OpenCV 4 cmake switches for best runtime performance (Linux, C++, Python)
I've been looking through the long list of OpenCV 4 compile switches generated by cmake-gui. Trying to figure out the best options for fast runtime performance. That would include multithreading/multicore, math and matrix libs, GPU utilization, etc. I haven't found much in the way of guidance.
Switches include:
Atlas_,
BUILD_IPP_IW,
WITH_IPP,
BUILD_WITH_DYNAMIC_IPP,
WITH_ITT,
BUILD_TBB,
WITH_TBB,
various *BLAS switches,
various LAPACK switches,
various OPENCL switches,
MKL_,
OPENMP,
*PTHREADS,
WITH_CUDA,
whatever other Intel libraries,
[probably more that I'm overlooking]
Can anyone provide leads toward some kind of strategy for setting the compile switches? I'm using OpenCV with C++ and Python 3 under Linux, with Qt. I'll be using the Contrib libs, and CUDA (for DNN/neural net apps). I'll need to debug code that I'm writing but probably don't need debugging info for OpenCV itself.
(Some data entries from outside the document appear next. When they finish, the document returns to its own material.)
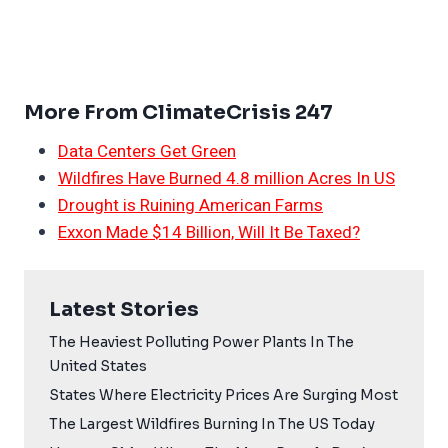
More From ClimateCrisis 247
Data Centers Get Green
Wildfires Have Burned 4.8 million Acres In US
Drought is Ruining American Farms
Exxon Made $14 Billion, Will It Be Taxed?
Latest Stories
The Heaviest Polluting Power Plants In The
United States
States Where Electricity Prices Are Surging Most
The Largest Wildfires Burning In The US Today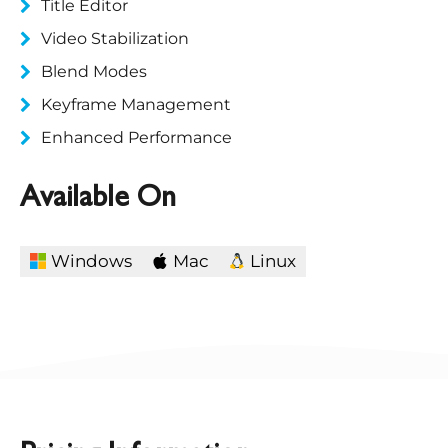
Title Editor
Video Stabilization
Blend Modes
Keyframe Management
Enhanced Performance
Available On
Windows
Mac
Linux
No comments yet. OK, maybe that was too specific. How about any comments on optimizations or libraries in general? I'm just trying to get a start on which of the flags could be important.
OpenCV DNN does not use CUDA for the moment. There is a PR for that.
Use OpenBLAS or Intel MKL to accelerate the basic routines for Matrix algebra. Use Intel OpenVINO to accelerate DNN on Intel hardware. IPP is automacally integrated in OpenCV.
Your experience writing optimized code will matter most.
Thanks, Eduardo. Are OpenBLAS and MKL mutually exclusive? I was tempted to just compile with all the obvious options turned on. But I'd like to make sure this wouldn't create more problems that it would solve.
I appreciate your comment about writing optimized code. But I'll have time to worry about that as code is developed. I want to make sure OpenCV 4 is built correctly. In the past, the build process (for v3.x) was so tedious that I was reluctant to revisit later to attempt fixes to OpenCV itself (like adding in the Contrib libs).
Re OpenVino: My impression was that it installed its own version of OpenCV...? That could solve problems, but I'll need to make sure it includes the Contrib libs, etc.
This article may be useful: "Accelerating OpenCV 4 – build with CUDA 10.0, Intel MKL + TBB"